Have I ever told you about that boy I liked for roughly seven long, fruitless years during my adolescence? And the fact that I stared holes into his back every sacrament meeting for seven years? And how everyone in the entire universe knew that I was hopelessly devoted and it was a very pathetic cause? The following incident could, in fact, be the most embarrassing moment of my whole life:
One week I was staring gazer beams of twitterpation as usual. Unfortunately for the whole human family, his entire family stared right back at me while I stared at him until my dear Mother intervened, wedging her elbow in my side. I still remember her hissing "Marie! Marie! Look up!" It was truly one of the most horrible moments of my whole life. I still can't think of it without feeling overwhelming horror and shame. And if I ever see that human who was so nice to me in spite of the fact I was a scary stalker, I desperately search for a crevice in the sidewalk to crawl into. I should have written a formal apology or something.
Dear Nice Person,
I am so sorry you didn't get to enjoy church for all those years.
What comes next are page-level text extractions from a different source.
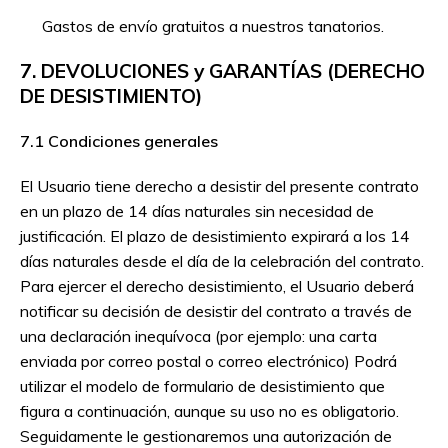
Gastos de envío gratuitos a nuestros tanatorios.
7. DEVOLUCIONES y GARANTÍAS (DERECHO
DE DESISTIMIENTO)
7.1 Condiciones generales
El Usuario tiene derecho a desistir del presente contrato
en un plazo de 14 días naturales sin necesidad de
justificación. El plazo de desistimiento expirará a los 14
días naturales desde el día de la celebración del contrato.
Para ejercer el derecho desistimiento, el Usuario deberá
notificar su decisión de desistir del contrato a través de
una declaración inequívoca (por ejemplo: una carta
enviada por correo postal o correo electrónico) Podrá
utilizar el modelo de formulario de desistimiento que
figura a continuación, aunque su uso no es obligatorio.
Seguidamente le gestionaremos una autorización de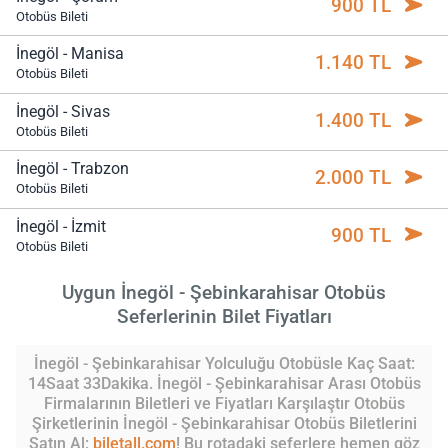
900 TL
Otobüs Bileti
İnegöl - Manisa
1.140 TL
Otobüs Bileti
İnegöl - Sivas
1.400 TL
Otobüs Bileti
İnegöl - Trabzon
2.000 TL
Otobüs Bileti
İnegöl - İzmit
900 TL
Otobüs Bileti
Uygun İnegöl - Şebinkarahisar Otobüs
Seferlerinin Bilet Fiyatları
İnegöl - Şebinkarahisar Yolculuğu Otobüsle Kaç Saat:
14Saat 33Dakika. İnegöl - Şebinkarahisar Arası Otobüs
Firmalarının Biletleri ve Fiyatları Karşılaştır Otobüs
Şirketlerinin İnegöl - Şebinkarahisar Otobüs Biletlerini
Satın Al:
biletall.com
! Bu rotadaki seferlere hemen göz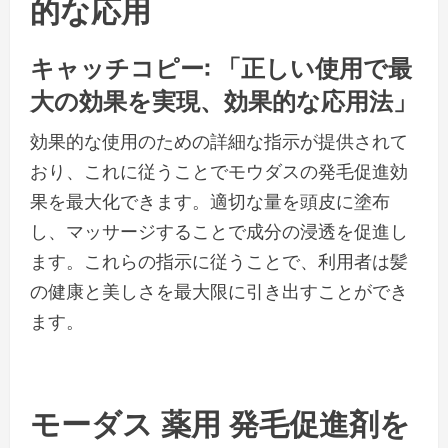
的な応用
キャッチコピー: 「正しい使用で最
大の効果を実現、効果的な応用法」
効果的な使用のための詳細な指示が提供されて
おり、これに従うことでモウダスの発毛促進効
果を最大化できます。適切な量を頭皮に塗布
し、マッサージすることで成分の浸透を促進し
ます。これらの指示に従うことで、利用者は髪
の健康と美しさを最大限に引き出すことができ
ます。
モーダス 薬用 発毛促進剤を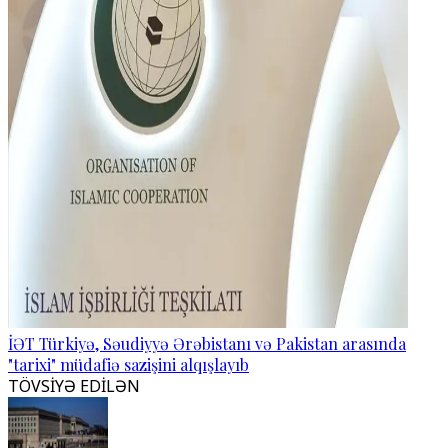
İƏT Türkiyə, Səudiyyə Ərəbistanı və Pakistan arasında
"tarixi" müdafiə sazişini alqışlayıb
TÖVSİYƏ EDİLƏN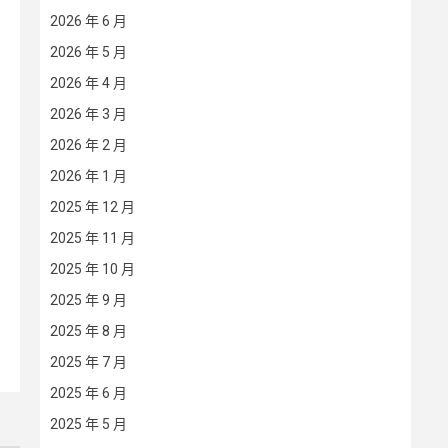
2026 年 6 月
2026 年 5 月
2026 年 4 月
2026 年 3 月
2026 年 2 月
2026 年 1 月
2025 年 12 月
2025 年 11 月
2025 年 10 月
2025 年 9 月
2025 年 8 月
2025 年 7 月
2025 年 6 月
2025 年 5 月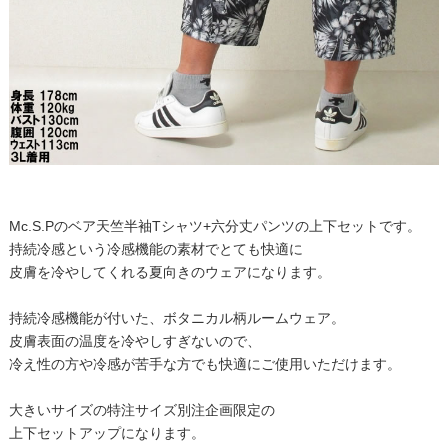
Mc.S.Pのベア天竺半袖Tシャツ+六分丈パンツの上下セットです。
持続冷感という冷感機能の素材でとても快適に
皮膚を冷やしてくれる夏向きのウェアになります。
持続冷感機能が付いた、ボタニカル柄ルームウェア。
皮膚表面の温度を冷やしすぎないので、
冷え性の方や冷感が苦手な方でも快適にご使用いただけます。
大きいサイズの特注サイズ別注企画限定の
上下セットアップになります。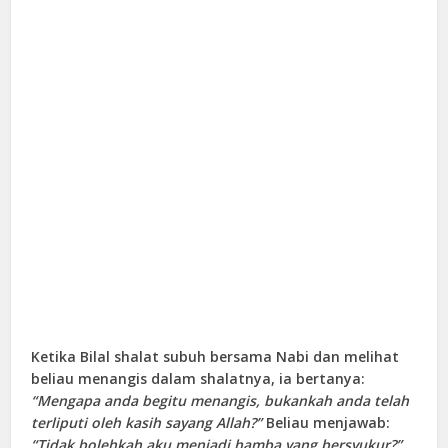
Ketika Bilal shalat subuh bersama Nabi dan melihat
beliau menangis dalam shalatnya, ia bertanya:
“Mengapa anda begitu menangis, bukankah anda telah
terliputi oleh kasih sayang Allah?”
Beliau menjawab:
“Tidak bolehkah aku menjadi hamba yang bersyukur?”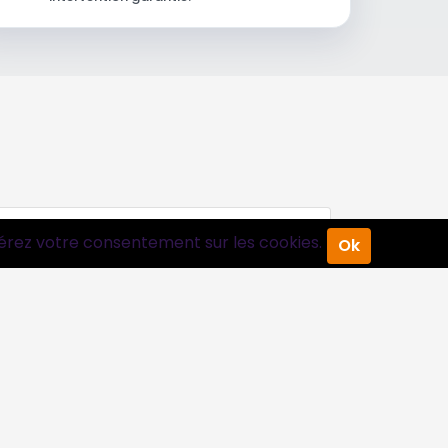
érez votre consentement sur les cookies.
Ok
Suivez-nous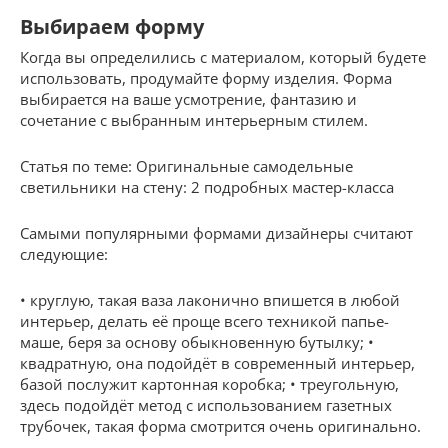
Выбираем форму
Когда вы определились с материалом, который будете
использовать, продумайте форму изделия. Форма
выбирается на ваше усмотрение, фантазию и
сочетание с выбранным интерьерным стилем.
Статья по теме: Оригинальные самодельные
светильники на стену: 2 подробных мастер-класса
Самыми популярными формами дизайнеры считают
следующие:
• круглую, такая ваза лаконично впишется в любой
интерьер, делать её проще всего техникой папье-
маше, беря за основу обыкновенную бутылку; •
квадратную, она подойдёт в современный интерьер,
базой послужит картонная коробка; • треугольную,
здесь подойдёт метод с использованием газетных
трубочек, такая форма смотрится очень оригинально.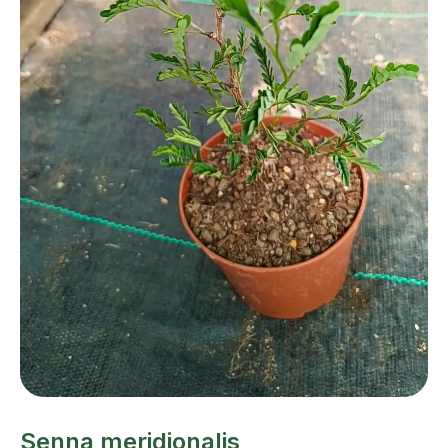
Senna meridionalis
I feel stupid like you wouldn't believe about it now.
But thanks for being so nice to me.
You deserve a reward.
Filled with horror,
It is the only time in my whole life I have ever lost speaking ability. He'd talk to me, and I honestly couldn't respond. It was sort of like "Blah,blech,um,geez,uh... HELLO! Yes, I'm fine! How are blech,blum,eek you?" I was a stroke victim of my own mind.
Oh. The horror.
But still! It's a wonderful way to stay humble! I just think of that time and truly realize that just like King Benjamin said -- dust and I are just about equal, except dust has a slight upper hand.
We took the missionaries out to dinner last week because we were supposed to have them over for dinner but -- haha -- forgot until they showed up at our door. So we went to the delicious and illustrious JB's. It was really fun, they are a great set of elders and we feel blessed to get to have them in our home -- or in this case, JB's. However; when I got home I saw I had a GIGANTIC piece of pepper stuck in my teeth.
I honestly just laughed, 'cause what can you do? I'm older then they are, anyway; therefore -- cooler. But I felt for them, too. There have been many times in my life I'm talking to a delightful person with foodinteeth syndrome, and I just don't know how to tell them. So I don't say anything and let them go home to feel the horror of what they have done.
I'm changing my ways, though. I promise to try to gather the courage to tell you if you ever have food in your teeth when we are talking together.
I play Tetris in my head. I've had this problem since my early teen years, if I ever allow myself to play Tetris -- the most addicting game in the universe -- I inevitably then spend my hours constructing Tetris power plays in my head. Here's the crux: the Double B and children gave me Tetris for my DS. And it kept me up until 2:45 in the morning last night. 'Cause I was on a role, man! And as I got up to get Katelyn her bottle at 5, I was putting Tetris pieces in their slots in my mind.
I am very special, what can I say.
Yes, you read correctly. I said my DS. I also own a Game Cube. Jealous much? Is it because I have an overwhelming interest in Nintendo systems? No. But my husband does. And somehow I end up getting these items for my Christmas and Birthday gifts.
It really is true.
I'm hoping for an old school Super Nintendo for Bday 28. It's the only system we don't yet have, and THEN MY COLLECTION WOULD BE COMPLETE!!!
Katelyn has just one thing to say, and it is this:
Beans are good.
Have a happy weekend, dear friends. Spring break is descending upon us, and I fully intend to spend the entire week outdoors!